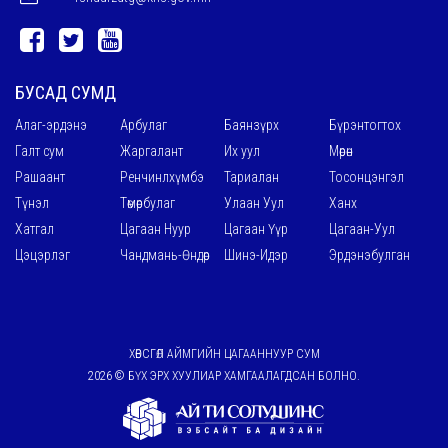
БУСАД СУМД
Алаг-эрдэнэ
Арбулаг
Баянзүрх
Бүрэнтогтох
Галт сум
Жаргалант
Их уул
Мөрөн
Рашаант
Ренчинлхүмбэ
Тариалан
Тосонцэнгэл
Түнэл
Төмөрбулаг
Улаан Уул
Ханх
Хатгал
Цагаан Нуур
Цагаан Үүр
Цагаан-Уул
Цэцэрлэг
Чандмань-Өндөр
Шинэ-Идэр
Эрдэнэбулган
ХӨВСГӨЛ АЙМГИЙН ЦАГААННУУР СУМ
2026 © БҮХ ЭРХ ХУУЛИАР ХАМГААЛАГДСАН БОЛНО.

※ ※ ※

- _Exercise directions_: Please restate the data word for word, leaving out any picture it holds.

- _Solved exercise_:
БУСАД СУМД
Алаг-эрдэнэ
Арбулаг
Баянзүрх
Бүрэнтогтох
Галт сум
Жаргалант
Их уул
Мөрөн
Рашаант
Ренчинлхүмбэ
Тариалан
Тосонцэнгэл
Түнэл
Төмөрбулаг
Улаан Уул
Ханх
Хатгал
Цагаан Нуур
Цагаан Үүр
Цагаан-Уул
Цэцэрлэг
Чандмань-Өндөр
Шинэ-Идэр
Эрдэнэбулган
ХӨВСГӨЛ АЙМГИЙН ЦАГААННУУР СУМ
2026 © БҮХ ЭРХ ХУУЛИАР ХАМГААЛАГДСАН БОЛНО.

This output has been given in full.